Donato di Niccolò di Betto Bardi, detto Donatello (Firenze, 1386 – ivi, 1466), amico del Brunelleschi, come lui impegnato nel rinnovamento artistico e perciò partecipe delle stesse idee, è tuttavia personalità ben diversa. Per Brunelleschi il rapporto uomo-mondo è rapporto sereno in virtù della ragione esiste un dominio sulle cose, perché esse ubbidiscono a quelle stesse leggi matematiche, eterne e universali, mediante le quali funziona la ragione. Nessun urto, dunque, ma solo un equilibrio, reciproco, accordo «naturale».

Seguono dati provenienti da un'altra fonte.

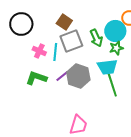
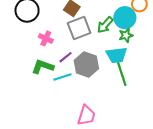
green arrow: (96, 38) -> (105, 25), turned 66
cyan line: (55, 52) -> (62, 77), moved, turned 66
purple line: (62, 76) -> (66, 57), moved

Per Donatello, al contrario, il rapporto uomo-mondo è rapporto drammatico. Non esiste una verità certa e immutabile, frutto del calcolo matematico; la verità è ricerca, è conquista giornaliera. La verità è lotta: l’ambiente nel quale viviamo non è agevole, deve essere faticosamente, duramente dominato.

Il Vasari narra che Donatello aveva scolpito in legno un crocifisso e lo aveva mostrato a Brunelleschi per averne un parere; ma, contrariamente a quanto lo scultore si sarebbe aspettato, l’amico lo criticò, affermando che quello era «un contadino e non un corpo simile a Gesù Cristo, il quale fu delicatissimo ed in tutte le parti il più perfetto uomo che nascesse giammai». Brunneleschi rispose con un altro crocifisso, ugualmente in legno senza parlarne con nessuno, davanti a tanta meraviglia Donatello rispose: «a te è conceduto fare Cristi a me contadini».

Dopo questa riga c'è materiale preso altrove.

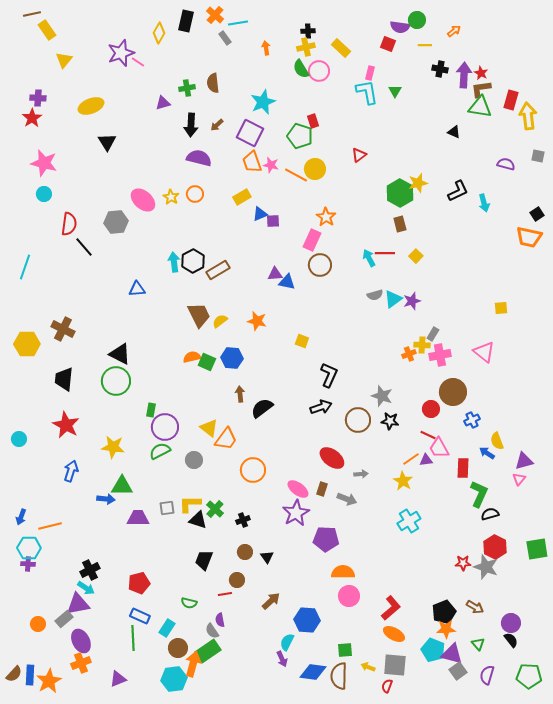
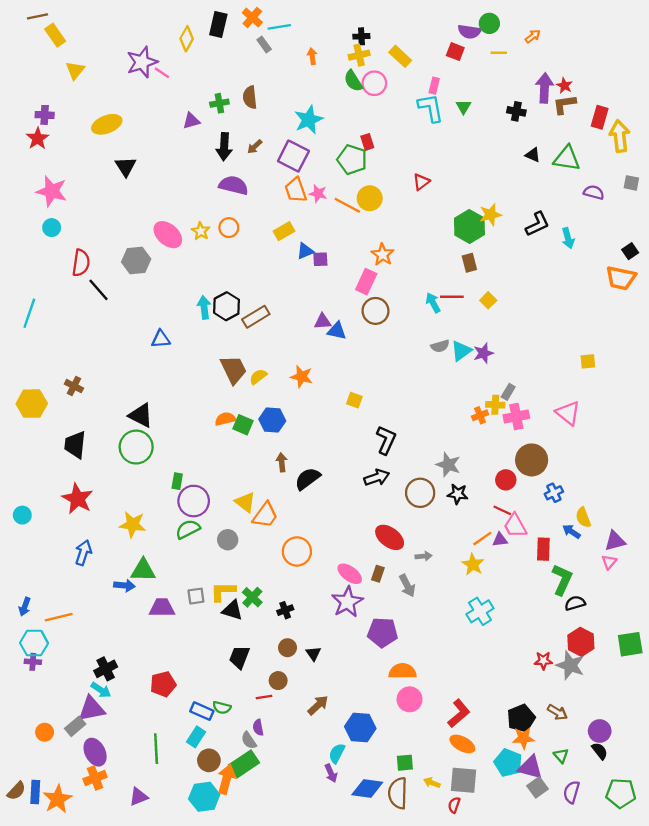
black cross: (440, 69) -> (516, 111), moved
green triangle: (480, 107) -> (567, 158), moved
brown cross: (63, 329) -> (74, 386), size x0.7
gray arrow: (347, 499) -> (407, 586), turned 42
blue rectangle: (140, 616) -> (202, 711), moved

Molti dubitano della veridicità dell’aneddoto assai noto, ma certo è che il Crocifisso fiorentino di Donatello (custodito in Santa Croce) è esposto ora a fianco ad altri due crocifissi nel Museo Diocesano di Padova nella mostra “Donatello svelato. Capolavori a confronto”, fino al 21 luglio 2015 (Catalogo Marsilio), curata da Andrea Nante ed Elisabetta Fracescutti.

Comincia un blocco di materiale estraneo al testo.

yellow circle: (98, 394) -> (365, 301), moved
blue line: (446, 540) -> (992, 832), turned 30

Il termine “svelato” utilizzato nel titolo non è affatto casuale. Al centro dell’esposizione si trova infatti un Donatelo che va ad aggiungersi al catalogo delle opere certe del maestro fiorentino, il Crocifisso dell’antica chiesa padovana di Santa Maria dei Servi. Svelato nell’attribuzione ma anche nella sostanza perché, sino al restauro voluto dal direttore regionale dei beni culturali del veneto e condotto dalla Soprintendenza per i beni artistici per le province del veneto, con la collaborazione della Soprintendenza per i beni storici artistici del Friuli Venezia Giulia nel laboratorio di Udine di quest’ultima, la scultura lignea si presentava con le parvenze di un bronzo, per effetto di uno spesso strato di ridipinture. Affidato alle sapienti cure dei restauratori, il grande Crocifisso è emerso in tutta la straordinaria finezza dell’intaglio e nella originale cromia.

La mostra, ospitata nello scenografico Salone dei Vescovi, offre l’occasione storica, appunto, di ammirare per la prima volta tre grandi Crocifissi che Donatelo produsse nel corso della sua vita: quello realizzato per la chiesa di Santa Croce a Firenze (1406-08), quello dei Servi e quello bronzeo della Basilica di Sant’Antonio a Padova (1443 – 1449).

Il Crocifisso ligneo di Santa Maria dei Servi in Padova è stato attribuito a Donatello alcuni anni fa da Francesco Cagliati, dell’Università di Napoli, che sulla scorta delle ricerche di Marco Ruffini ha restituito alla scultura la corretta paternità, attestata dalle fonti più antiche ma ben presto dimenticata.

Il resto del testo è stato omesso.